RECORDS SUPPLIED:
★ ★ ★ ★ ★ ★ ★

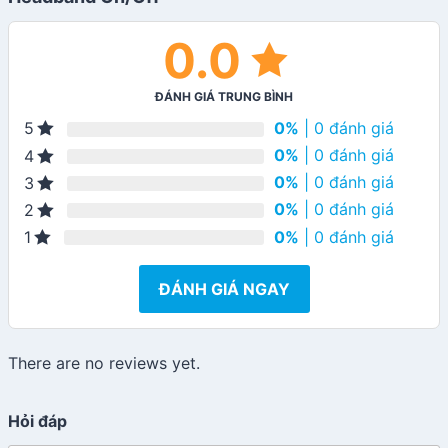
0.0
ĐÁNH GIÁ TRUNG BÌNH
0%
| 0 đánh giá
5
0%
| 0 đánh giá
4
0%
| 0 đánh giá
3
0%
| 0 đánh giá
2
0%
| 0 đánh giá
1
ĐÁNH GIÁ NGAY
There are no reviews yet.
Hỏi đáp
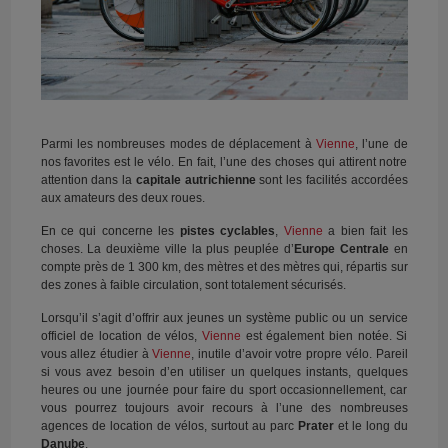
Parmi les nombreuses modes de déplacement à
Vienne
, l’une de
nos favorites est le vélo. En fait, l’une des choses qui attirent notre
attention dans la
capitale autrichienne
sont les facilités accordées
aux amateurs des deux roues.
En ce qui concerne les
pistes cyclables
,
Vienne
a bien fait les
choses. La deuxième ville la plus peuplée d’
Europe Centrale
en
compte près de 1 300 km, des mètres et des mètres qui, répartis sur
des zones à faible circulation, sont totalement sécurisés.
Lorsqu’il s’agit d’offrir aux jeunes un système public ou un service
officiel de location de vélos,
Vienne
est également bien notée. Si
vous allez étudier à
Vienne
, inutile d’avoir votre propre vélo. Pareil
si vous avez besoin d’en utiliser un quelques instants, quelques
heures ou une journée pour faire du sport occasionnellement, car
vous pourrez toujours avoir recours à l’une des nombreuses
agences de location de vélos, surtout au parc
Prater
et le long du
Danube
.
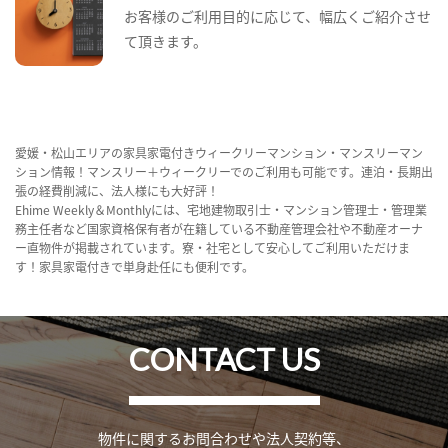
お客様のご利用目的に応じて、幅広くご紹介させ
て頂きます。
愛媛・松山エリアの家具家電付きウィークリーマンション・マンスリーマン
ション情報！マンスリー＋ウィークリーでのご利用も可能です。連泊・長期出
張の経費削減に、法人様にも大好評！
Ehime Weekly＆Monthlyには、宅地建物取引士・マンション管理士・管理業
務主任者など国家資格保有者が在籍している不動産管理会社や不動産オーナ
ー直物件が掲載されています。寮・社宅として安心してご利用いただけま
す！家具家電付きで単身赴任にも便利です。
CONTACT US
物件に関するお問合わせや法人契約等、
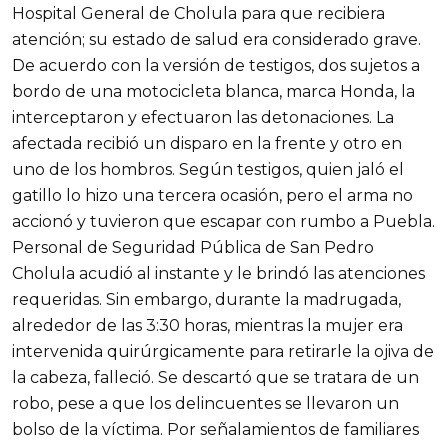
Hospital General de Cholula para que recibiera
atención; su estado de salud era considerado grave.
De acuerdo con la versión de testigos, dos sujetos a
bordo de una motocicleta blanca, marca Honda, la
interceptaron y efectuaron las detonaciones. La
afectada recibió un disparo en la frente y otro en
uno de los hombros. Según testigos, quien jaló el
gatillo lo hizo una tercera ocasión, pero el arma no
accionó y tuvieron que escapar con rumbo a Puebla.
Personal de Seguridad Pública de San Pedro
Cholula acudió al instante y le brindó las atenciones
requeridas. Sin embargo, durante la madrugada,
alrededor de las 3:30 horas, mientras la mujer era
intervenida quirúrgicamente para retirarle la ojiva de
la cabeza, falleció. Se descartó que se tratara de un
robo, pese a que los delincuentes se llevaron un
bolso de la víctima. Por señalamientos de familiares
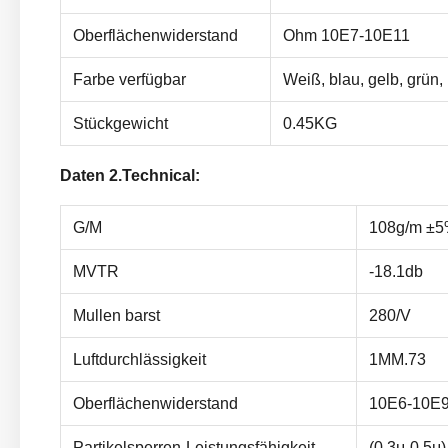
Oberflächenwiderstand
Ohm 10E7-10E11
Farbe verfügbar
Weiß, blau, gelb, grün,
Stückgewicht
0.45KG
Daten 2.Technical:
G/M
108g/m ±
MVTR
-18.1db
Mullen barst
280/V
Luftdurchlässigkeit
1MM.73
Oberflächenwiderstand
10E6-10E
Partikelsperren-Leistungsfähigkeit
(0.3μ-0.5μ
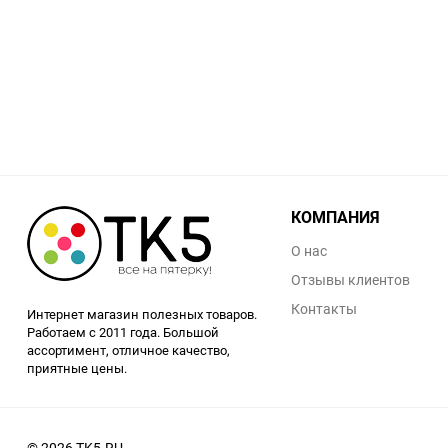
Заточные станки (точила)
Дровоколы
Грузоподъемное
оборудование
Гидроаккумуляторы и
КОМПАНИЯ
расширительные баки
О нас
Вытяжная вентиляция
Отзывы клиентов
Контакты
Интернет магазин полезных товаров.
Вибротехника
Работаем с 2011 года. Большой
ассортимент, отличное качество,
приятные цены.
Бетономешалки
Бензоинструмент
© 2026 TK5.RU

★ ★ ★ ★ ★ ★ ★

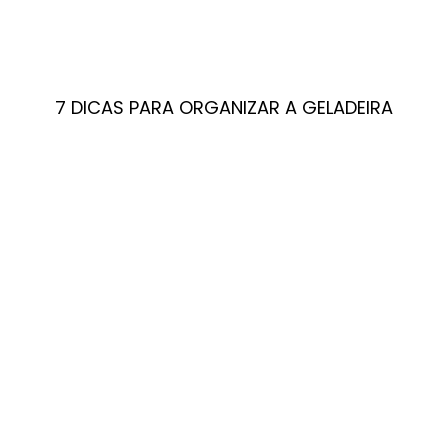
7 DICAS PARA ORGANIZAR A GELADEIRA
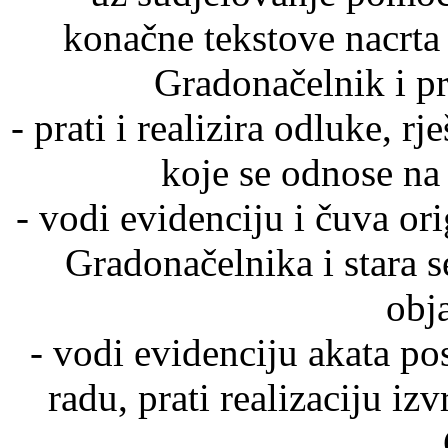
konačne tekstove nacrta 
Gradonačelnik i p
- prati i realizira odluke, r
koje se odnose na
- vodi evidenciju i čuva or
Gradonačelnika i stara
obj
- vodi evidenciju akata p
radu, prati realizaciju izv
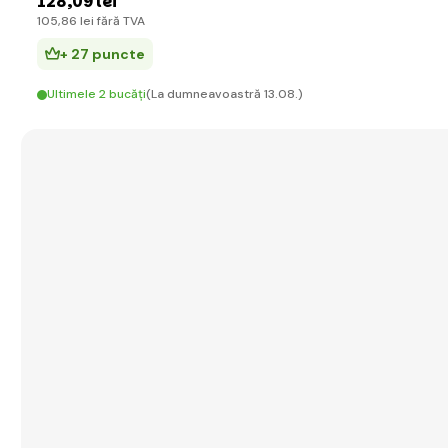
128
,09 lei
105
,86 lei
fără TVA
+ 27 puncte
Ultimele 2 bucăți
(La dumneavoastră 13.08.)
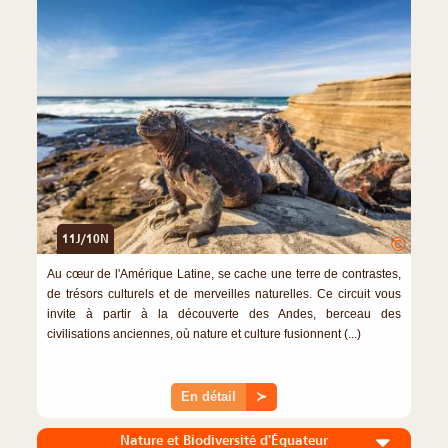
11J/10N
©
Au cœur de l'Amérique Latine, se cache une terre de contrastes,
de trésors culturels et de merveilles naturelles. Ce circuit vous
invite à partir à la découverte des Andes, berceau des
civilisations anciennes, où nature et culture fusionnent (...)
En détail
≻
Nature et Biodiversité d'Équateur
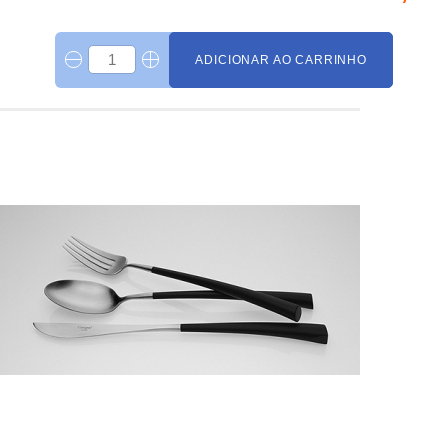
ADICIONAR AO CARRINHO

★ ★ ★ ★ ★ ★ ★

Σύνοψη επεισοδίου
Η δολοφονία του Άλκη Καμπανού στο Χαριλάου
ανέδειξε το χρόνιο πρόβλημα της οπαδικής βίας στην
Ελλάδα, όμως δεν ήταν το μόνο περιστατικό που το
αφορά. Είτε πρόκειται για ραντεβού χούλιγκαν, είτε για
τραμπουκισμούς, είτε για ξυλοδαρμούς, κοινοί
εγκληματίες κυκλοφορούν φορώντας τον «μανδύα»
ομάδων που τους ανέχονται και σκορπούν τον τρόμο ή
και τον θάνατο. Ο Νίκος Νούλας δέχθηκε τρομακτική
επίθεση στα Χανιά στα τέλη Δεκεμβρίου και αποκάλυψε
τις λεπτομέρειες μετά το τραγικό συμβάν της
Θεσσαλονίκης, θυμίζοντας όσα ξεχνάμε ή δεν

★ ★ ★ ★ ★ ★ ★

EXERCISE: Every line of the listing that includes the word "avoir" forms the answer.

RESPONSE BELOW:
, inutile d’avoir votre propre vélo. Pareil
vous pourrez toujours avoir recours à l’une des nombreuses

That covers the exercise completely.